L’Hôtellerie Restauration : Quand avez-vous su que vous vouliez devenir cuisinier ?
Jérôme Banctel : Je rêvais d’être footballeur mais mes parents n’ont pas voulu. Mon premier lien avec les produits, je le dois à mes grands-parents. Je viens de Bretagne, à l’intérieur des terres. Ils étaient agriculteurs et éleveurs de chevaux et lorsque le ‘tueur en campagne’ comme on l’appelait venait s’occuper du cochon, je suivais son travail toute la journée et on faisait le boudin, la saucisse, les rillons… dans une atmosphère familiale. J’adorais ça. En fait, c’est un copain qui partait en pension à l’école hôtelière à Saint-Méen-le-Grand qui m’a donné envie d’essayer. J’ai eu la chance de faire un stage à la Bonne Auberge, à Antibes, chez Jo Rostang, 2 étoiles Michelin. C’est dans cette maison que j’ai eu le déclic. Dès mon retour à l’école, je voulais faire des concours. J’ai passé un CAP, un BEP et un bac pro puis je suis allé chez Michel Kéréver, au Duc d’Enghien. Il m’a appris la rigueur, la précision. J’ai su tout de suite que ce qui m’intéressait, c’était la grande cuisine, les belles maisons, les étoiles. J’aime cette émulation au sein des brigades, ce partage. J’ai toujours eu cette soif d’apprendre, même si je sais aujourd’hui qu’on n’a pas assez d’une vie pour tout savoir. On apprend tous les jours.
Vous êtes resté dix ans chez Bernard Pacaud, 3 étoiles Michelin. Quels souvenirs en gardez-vous ?
J’étais au Crillon à l’époque et je cherchais un poste chez un chef 3 étoiles. Par chance, une place s’est libérée chez Bernard Pacaud à l’Ambroisie. Je suis passé d’une cuisine avec 80 personnes à une maison où on était 12 en cuisine. C’est une autre organisation, une autre ambiance. Au bout de dix mois, je suis allé voir Bernard Pacaud, je lui ai proposé de prendre la place de sous-chef qui n’existait pas parce que j’avais envie de faire bouger les choses. Dans la brigade formée depuis longtemps, je sentais une forme de routine. Il m’a répondu : “Vas-y, prends-la ! Mais je ne ferai pas l’annonce. Prends-la par ton travail.” J’ai mis un an pour arriver à ce que je voulais. Bernard Pacaud est une telle icone en cuisine que tu fais toujours le maximum sans qu’il ait besoin de te le dire. Il sait sortir le meilleur des gens. Il m’a apporté toutes les bases classiques qu’il connaît par cœur. On ne parlait que des beaux produits qui devaient être les meilleurs. Il était d’une exigence absolue et ne demandait pas le prix. On ouvrait du mardi au samedi soir et c’était toujours plein.

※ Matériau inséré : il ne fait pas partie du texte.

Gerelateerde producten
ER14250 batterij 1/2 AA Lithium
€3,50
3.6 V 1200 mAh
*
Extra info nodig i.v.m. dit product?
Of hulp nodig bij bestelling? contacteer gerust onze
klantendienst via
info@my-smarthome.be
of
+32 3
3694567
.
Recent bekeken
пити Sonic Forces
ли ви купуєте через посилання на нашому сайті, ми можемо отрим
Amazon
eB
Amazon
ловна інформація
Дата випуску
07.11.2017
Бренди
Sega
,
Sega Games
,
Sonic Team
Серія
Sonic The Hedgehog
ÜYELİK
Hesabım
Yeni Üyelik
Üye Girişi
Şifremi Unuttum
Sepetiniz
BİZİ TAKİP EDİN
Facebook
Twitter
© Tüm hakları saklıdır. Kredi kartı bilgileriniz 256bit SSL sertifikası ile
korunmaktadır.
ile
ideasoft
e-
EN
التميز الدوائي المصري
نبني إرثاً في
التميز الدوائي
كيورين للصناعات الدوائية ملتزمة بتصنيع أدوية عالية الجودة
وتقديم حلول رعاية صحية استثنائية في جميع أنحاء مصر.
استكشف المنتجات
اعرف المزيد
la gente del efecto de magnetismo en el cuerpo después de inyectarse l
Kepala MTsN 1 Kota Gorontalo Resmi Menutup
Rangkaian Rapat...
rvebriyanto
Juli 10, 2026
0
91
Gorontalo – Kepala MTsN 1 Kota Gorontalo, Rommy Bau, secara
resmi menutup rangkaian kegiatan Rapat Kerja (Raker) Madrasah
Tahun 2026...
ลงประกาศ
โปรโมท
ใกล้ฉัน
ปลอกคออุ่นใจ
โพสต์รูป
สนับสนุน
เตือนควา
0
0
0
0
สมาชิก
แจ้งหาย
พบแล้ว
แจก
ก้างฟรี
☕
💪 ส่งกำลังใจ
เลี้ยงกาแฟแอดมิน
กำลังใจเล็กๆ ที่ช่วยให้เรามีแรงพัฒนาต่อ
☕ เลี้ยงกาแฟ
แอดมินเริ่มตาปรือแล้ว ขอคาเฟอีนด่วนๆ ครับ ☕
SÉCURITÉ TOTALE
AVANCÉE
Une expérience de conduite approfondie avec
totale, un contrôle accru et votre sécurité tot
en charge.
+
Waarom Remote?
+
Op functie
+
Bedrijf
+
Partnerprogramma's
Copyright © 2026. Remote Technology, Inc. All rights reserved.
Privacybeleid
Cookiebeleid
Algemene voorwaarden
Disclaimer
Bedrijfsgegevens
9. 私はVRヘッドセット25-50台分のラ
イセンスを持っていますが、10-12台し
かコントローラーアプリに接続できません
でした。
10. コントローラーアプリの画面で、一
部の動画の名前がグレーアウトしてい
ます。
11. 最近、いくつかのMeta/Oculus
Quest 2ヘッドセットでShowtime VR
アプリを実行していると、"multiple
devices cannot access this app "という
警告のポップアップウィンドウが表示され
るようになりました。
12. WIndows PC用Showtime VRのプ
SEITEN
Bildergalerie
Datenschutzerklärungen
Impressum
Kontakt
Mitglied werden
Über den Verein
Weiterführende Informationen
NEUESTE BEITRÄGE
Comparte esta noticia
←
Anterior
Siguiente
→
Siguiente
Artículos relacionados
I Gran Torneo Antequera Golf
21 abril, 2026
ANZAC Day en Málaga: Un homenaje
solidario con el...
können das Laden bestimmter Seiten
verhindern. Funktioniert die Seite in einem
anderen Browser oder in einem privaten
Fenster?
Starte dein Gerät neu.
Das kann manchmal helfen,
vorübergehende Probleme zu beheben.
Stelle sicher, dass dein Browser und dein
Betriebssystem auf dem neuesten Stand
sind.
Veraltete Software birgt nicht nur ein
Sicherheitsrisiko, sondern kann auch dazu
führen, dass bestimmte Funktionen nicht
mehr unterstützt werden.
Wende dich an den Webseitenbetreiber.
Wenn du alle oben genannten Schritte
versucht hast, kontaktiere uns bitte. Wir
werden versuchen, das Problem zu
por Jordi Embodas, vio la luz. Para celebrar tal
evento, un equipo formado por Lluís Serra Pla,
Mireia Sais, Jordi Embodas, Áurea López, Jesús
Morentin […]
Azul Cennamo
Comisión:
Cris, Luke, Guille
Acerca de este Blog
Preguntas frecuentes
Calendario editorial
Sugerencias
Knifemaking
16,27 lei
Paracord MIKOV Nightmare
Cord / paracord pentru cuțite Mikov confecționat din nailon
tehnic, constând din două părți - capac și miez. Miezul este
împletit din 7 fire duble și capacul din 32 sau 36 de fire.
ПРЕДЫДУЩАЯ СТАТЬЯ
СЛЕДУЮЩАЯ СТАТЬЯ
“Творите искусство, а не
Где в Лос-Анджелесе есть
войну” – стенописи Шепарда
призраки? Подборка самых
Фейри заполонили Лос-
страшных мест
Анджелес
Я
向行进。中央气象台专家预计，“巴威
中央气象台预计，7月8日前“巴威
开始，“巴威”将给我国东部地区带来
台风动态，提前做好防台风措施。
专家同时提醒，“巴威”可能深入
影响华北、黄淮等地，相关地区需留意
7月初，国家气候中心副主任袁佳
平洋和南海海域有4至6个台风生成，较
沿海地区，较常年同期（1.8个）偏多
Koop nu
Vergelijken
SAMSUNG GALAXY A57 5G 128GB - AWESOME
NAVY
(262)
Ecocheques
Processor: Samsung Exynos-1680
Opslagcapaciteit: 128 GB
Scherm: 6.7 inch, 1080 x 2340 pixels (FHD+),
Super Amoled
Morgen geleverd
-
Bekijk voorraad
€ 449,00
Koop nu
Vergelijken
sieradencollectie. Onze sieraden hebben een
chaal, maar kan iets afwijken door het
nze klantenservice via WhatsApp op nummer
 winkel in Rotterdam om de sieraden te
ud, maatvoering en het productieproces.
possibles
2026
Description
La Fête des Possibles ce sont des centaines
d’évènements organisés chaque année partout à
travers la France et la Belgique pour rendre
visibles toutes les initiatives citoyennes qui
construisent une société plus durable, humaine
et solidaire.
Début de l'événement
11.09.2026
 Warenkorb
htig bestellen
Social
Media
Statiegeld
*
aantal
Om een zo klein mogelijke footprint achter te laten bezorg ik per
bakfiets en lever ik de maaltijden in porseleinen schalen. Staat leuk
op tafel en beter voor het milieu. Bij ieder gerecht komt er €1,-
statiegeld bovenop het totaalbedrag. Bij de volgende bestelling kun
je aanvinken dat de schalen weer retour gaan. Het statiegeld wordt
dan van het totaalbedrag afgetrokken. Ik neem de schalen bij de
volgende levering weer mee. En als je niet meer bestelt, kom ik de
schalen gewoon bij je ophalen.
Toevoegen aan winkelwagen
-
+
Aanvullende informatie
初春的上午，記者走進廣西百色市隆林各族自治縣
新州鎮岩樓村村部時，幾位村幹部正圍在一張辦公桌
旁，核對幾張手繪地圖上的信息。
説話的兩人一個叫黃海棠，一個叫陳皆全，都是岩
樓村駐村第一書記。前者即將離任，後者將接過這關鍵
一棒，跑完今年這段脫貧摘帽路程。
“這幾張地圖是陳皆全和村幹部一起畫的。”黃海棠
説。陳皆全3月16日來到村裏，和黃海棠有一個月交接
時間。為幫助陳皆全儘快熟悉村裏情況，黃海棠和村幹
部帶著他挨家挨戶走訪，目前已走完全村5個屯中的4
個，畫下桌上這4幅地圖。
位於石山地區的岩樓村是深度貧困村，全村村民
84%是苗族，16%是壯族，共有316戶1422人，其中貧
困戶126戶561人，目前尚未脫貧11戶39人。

Vous avez ensuite travaillé huit ans avec Alain Senderens, un autre chef 3 étoiles. Qu’est-ce que cette longue collaboration vous a apporté ?
En 2005, j’ai envie d’autre chose. J’ai eu un rendez-vous avec Alain Ducasse. Il m’a dit : “Tu sais faire 30 couverts. Mais 200 ?” Cela voulait dire qu’il fallait savoir tout faire et cela m’a fait réfléchir. Au même moment, j’apprends qu’Alain Senderens cherche un chef. Lors du rendez-vous, il m’explique qu’il rend ses 3 étoiles, qu’il veut faire 220 à 250 couverts par jour de très haute qualité et j’ai signé. Quarante cuisiniers, deux brigades, un lieu ouvert 7 jours sur 7, un changement de style et d’homme. Alain Senderens est un homme de lettres, un homme d’accords mets et vins qu’il a étudié pour se démarquer et que moi je ne connaissais pas.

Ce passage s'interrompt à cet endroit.